The cathedral at Bordeaux came strongly under the Gothic spell; so did that at Clermont-Ferrand, and St. Nazaire, in the Cité de Carcassonne. But those before-mentioned did not, to any appreciable extent, come under the influence of the new style affected by the architects of the Isle of France during the times of Philippe-Auguste (d. 1223).
At the death of Philippe le Bel (1314), the royal domain was considerably extended, and the cathedrals at Montpellier, Carcassonne, and Narbonne succumbed and took on Gothic features.
The diocese of Agen was founded in the fourth century as a suffragan of Bordeaux. Its first bishop was St. Phérade. To-day the diocese is still under the parent jurisdiction of Bordeaux, and the see comprises the department of Lot-et-Garonne.

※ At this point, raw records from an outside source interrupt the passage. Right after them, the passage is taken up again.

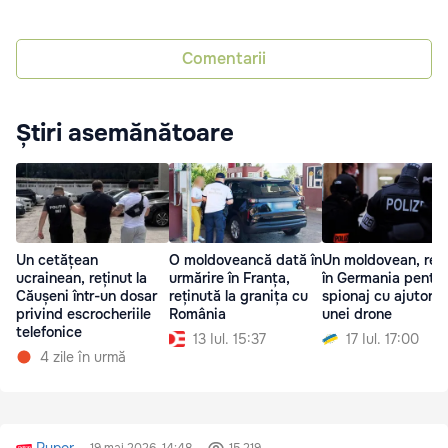
Comentarii
Știri asemănătoare
Un cetățean
O moldoveancă dată în
Un moldovean, reți
ucrainean, reținut la
urmărire în Franța,
în Germania pentru
Căușeni într-un dosar
reținută la granița cu
spionaj cu ajutorul
privind escrocheriile
România
unei drone
telefonice
13 Iul. 15:37
17 Iul. 17:00
4 zile în urmă
Rupor
19 mai 2026, 14:48
15 219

A former cathedral church—St. Etienne—was destroyed at the Revolution.
The Romanesque cathedral of St. Caprais dates, as to its apses and transepts, from the eleventh century.
Its size is not commonly accredited great, but for a fact its nave is over fifty-five feet in width; greater than Chartres, and nearly as great as Amiens in the north.
This is a comparison which will show how futile it is not to take into consideration the peers, compeers, or contemporaries of architectural types when striving to impress its salient features upon one's senses.